»»

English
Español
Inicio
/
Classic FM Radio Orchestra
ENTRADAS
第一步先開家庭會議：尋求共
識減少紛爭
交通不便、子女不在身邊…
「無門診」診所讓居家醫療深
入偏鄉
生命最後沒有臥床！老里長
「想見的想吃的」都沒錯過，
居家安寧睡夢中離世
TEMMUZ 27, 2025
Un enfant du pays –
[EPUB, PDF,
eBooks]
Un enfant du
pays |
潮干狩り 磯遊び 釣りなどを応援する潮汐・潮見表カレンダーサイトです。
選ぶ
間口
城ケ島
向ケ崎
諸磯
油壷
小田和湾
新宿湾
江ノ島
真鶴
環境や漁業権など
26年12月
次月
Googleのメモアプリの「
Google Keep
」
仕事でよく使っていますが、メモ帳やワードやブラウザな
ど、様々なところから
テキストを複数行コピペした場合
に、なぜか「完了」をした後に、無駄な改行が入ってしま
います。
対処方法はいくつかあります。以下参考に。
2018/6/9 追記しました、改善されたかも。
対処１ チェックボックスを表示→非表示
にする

««
»»

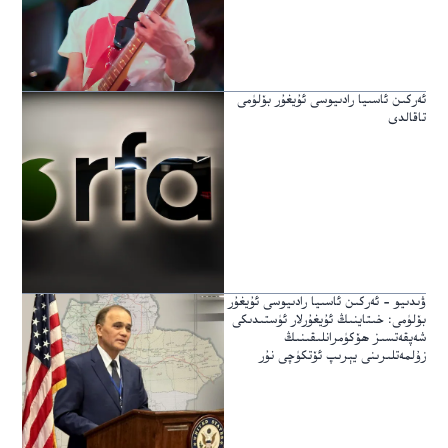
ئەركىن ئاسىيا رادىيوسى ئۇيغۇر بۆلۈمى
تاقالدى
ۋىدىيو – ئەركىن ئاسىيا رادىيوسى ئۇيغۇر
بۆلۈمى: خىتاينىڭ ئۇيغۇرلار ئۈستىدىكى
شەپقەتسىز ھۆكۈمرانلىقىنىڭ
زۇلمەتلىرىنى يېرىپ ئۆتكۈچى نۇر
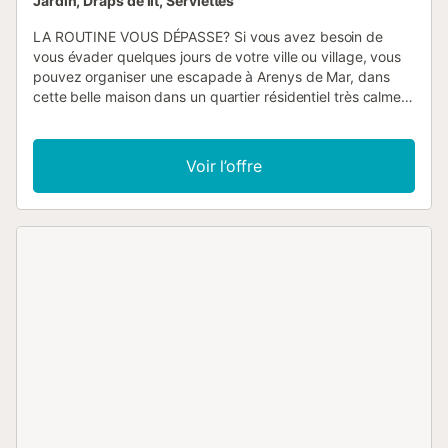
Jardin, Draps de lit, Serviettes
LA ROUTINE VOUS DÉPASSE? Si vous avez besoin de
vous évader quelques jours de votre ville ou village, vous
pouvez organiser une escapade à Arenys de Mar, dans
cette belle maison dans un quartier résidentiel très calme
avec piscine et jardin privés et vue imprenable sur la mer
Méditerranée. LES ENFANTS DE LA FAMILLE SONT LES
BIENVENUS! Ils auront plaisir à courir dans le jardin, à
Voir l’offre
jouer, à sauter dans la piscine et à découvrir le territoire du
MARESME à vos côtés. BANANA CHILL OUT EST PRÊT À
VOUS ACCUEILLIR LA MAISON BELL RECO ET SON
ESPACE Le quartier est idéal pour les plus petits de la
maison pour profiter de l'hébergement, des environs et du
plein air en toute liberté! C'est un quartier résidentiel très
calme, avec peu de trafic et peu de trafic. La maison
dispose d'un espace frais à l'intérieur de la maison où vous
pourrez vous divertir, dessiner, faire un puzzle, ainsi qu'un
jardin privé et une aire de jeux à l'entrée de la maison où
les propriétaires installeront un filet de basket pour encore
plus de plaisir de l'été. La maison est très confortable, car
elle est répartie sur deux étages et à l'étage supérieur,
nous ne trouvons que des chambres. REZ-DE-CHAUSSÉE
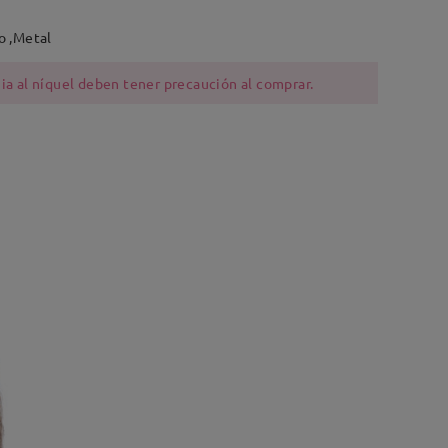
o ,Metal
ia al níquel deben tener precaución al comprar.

««

■ Activity ■
Every line containing the word "رادىيوسى" must be copied from the material above.

■ Answer space ■
ئەركىن ئاسىيا رادىيوسى ئۇيغۇر بۆلۈمى
ۋىدىيو – ئەركىن ئاسىيا رادىيوسى ئۇيغۇر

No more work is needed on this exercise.